LONDON -- World shares hit their highest level in a week Friday and bonds and oil rose after two U.S. central bankers moved to calm fears of an early withdrawal of monetary stimulus.
Their efforts, combined with better economic data from Japan and an easing of credit concerns in China, lifted MSCI's world equity index 0.5 percent on Friday, putting it on course to reverse five weeks of losses.
But the gains were seen as limited with investors avoiding large bets on the final trading day of an unsettled quarter while pondering the impact of a broader shift in Fed policy.
"It's been a tough quarter, the easy game is up and markets have to reevaluate where they stand," said Wouter Sturkenboom, Investment Strategist at Russell Investments.
Global stock, bond and commodity markets have been notably volatile since Federal Reserve Chairman Ben Bernanke signalled last week the bank would soon cut the pace of its bond buying unless the economic recovery slowed.
Two Fed policymakers came out Thursday to reassure investors that any winding down of stimulus was still some way off, though its ultimate course was set.
"The market is going to have to base its views about equities and currencies on actual economic growth rather than simply the fact that there's cheap money there," said Simon Derrick, chief currency strategist at Bank of New York Mellon (BK).
"I think that's a fundamental shift."
The Fed's signal that the era of cheap money is drawing to a close has already hit gold as its value as a hedge against inflation evaporates.
The metal dropped to a three-year low near $1,200 an ounce on Friday, putting it on course for its worst quarterly performance in over half a century.
The end-of-quarter maneuvering was cited behind a rise in the euro off a four-week low against the dollar to $1.3045, and helped the dollar rise against the yen by 0.5 percent at 98.92 yen.

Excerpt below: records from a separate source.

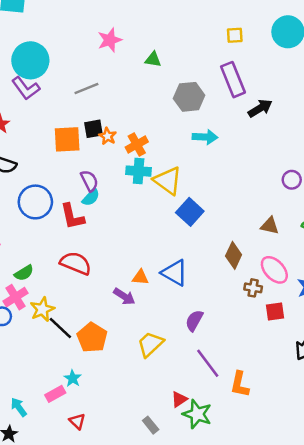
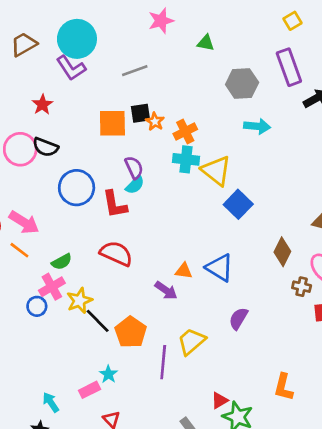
yellow square: (235, 35) -> (293, 21), turned -30
purple line: (208, 363) -> (163, 362), moved, turned 40

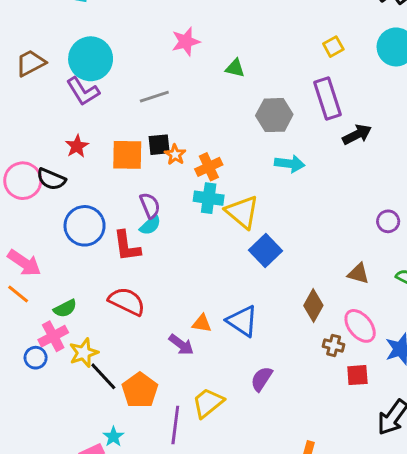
red star: (42, 105) -> (77, 146), moved

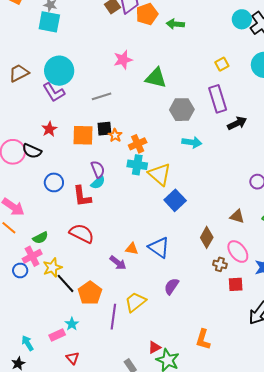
green triangle: (235, 68) -> (156, 78), size x1.6
blue circle: (85, 226) -> (54, 182), size x0.7

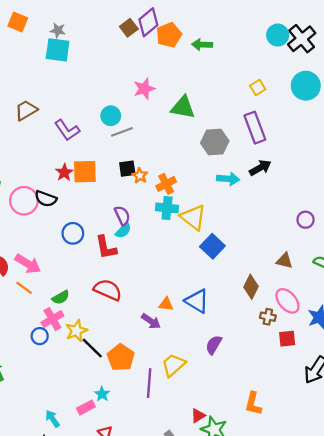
cyan circle: (59, 71) -> (111, 116), moved, size x0.6
black arrow: (237, 123) -> (260, 168), moved
orange square: (83, 135) -> (85, 172), moved

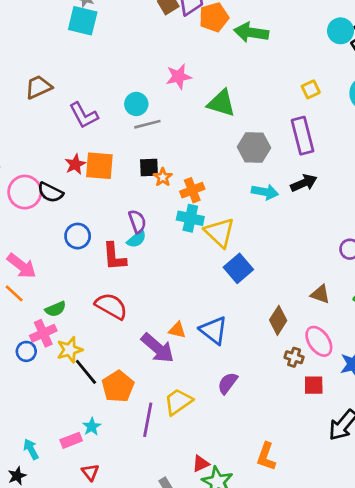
green arrow: (202, 45) -> (251, 32), size x1.4
purple arrow: (151, 321) -> (158, 348), size x1.5

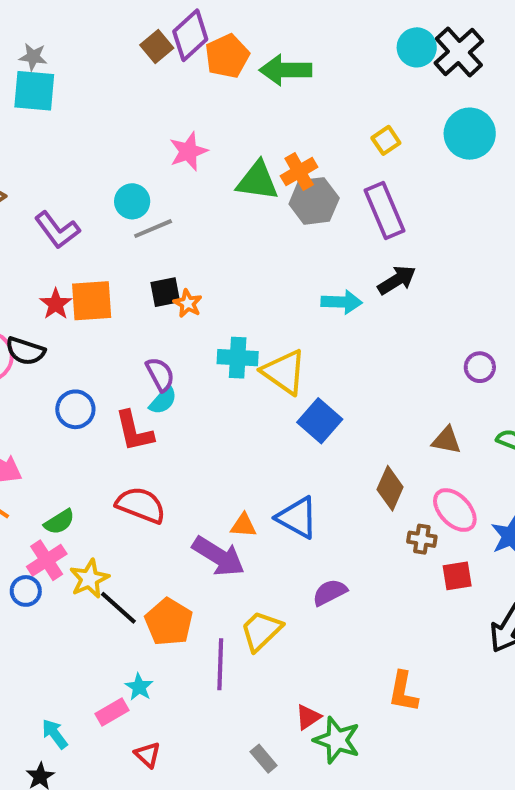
gray hexagon: (254, 147) -> (314, 201), moved
orange cross: (192, 190) -> (299, 172), moved
purple semicircle: (228, 383) -> (330, 592), turned 35

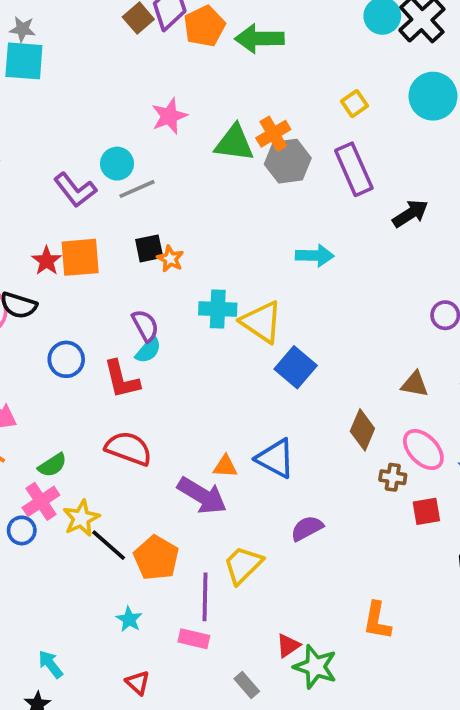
purple L-shape: (57, 230) -> (75, 190), moved
black arrow: (397, 280) -> (410, 214), moved
pink rectangle: (112, 712) -> (194, 639), moved, turned 44

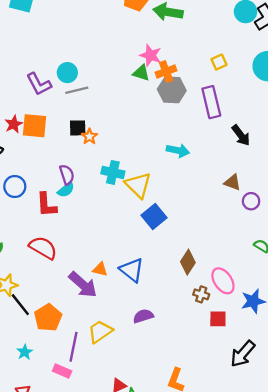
pink star: (169, 116) -> (151, 55), moved, turned 30
green triangle: (234, 143) -> (141, 73), size x0.7
black arrow: (410, 214) -> (241, 135), turned 75
brown triangle: (415, 384) -> (232, 182), moved

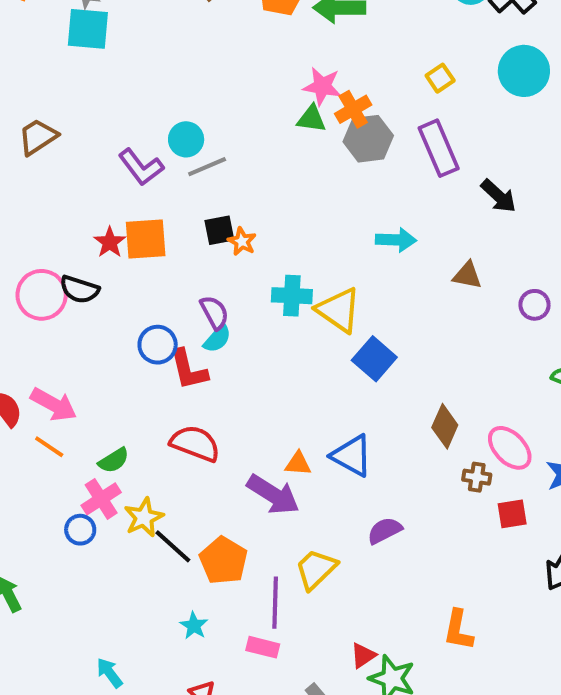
brown triangle: (232, 182) -> (467, 275), moved
blue circle: (15, 187) -> (158, 345), moved

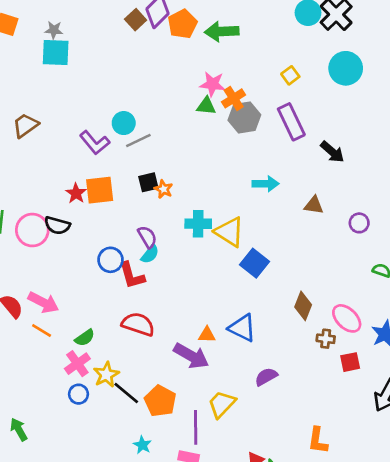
blue circle: (80, 530) -> (78, 394), moved

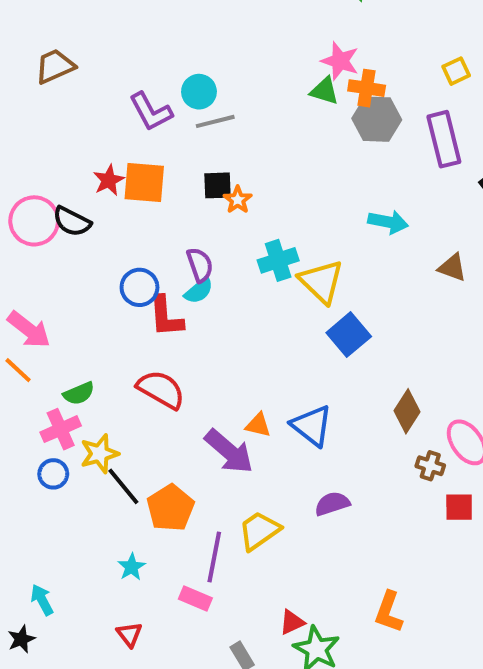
orange cross: (234, 98) -> (367, 88), turned 30
cyan cross: (198, 224) -> (278, 260), turned -30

The broad FTSE Eurofirst 300 index, which had opened higher in line with other world markets, pared the gains as end of quarter positioning took hold, leaving it on course to end June lower after a record 12 monthly rises.
Earlier, MSCI's broadest index of Asia-Pacific shares outside Japan climbed 1.4 percent, pulling further away from an 11-month low and wiping out this week's losses. It was still down around 7 percent for the year.
Asia's rise followed Wall Street's rally on the Fed comments and Japanese data showing consumer prices stopped falling in May and labor demand reached a five-year high.
China's stock markets had also seen their biggest gains in two months after its central bank, which had let short-term borrowing costs spike to record highs, said it would ensure its policy supported a slowing economy.
Risk Outlook Changes
In the fixed income markets, European bonds shared in the more positive tone, with yields falling on core German debt and riskier Spanish and Italian paper.
But Patrick Jacq, European rate strategist at BNP Paribas, said investors would require higher yields in future in light of the Fed's policy shift. "Liquidity and credit risk assessment has changed since the Fed spoke about tapering off," he said.
In commodities, Brent crude oil futures climbed 29 cents to $103.11 on course for the first monthly rise in five months. Copper was flat but facing its biggest quarterly loss in almost two years, reflecting global growth concerns.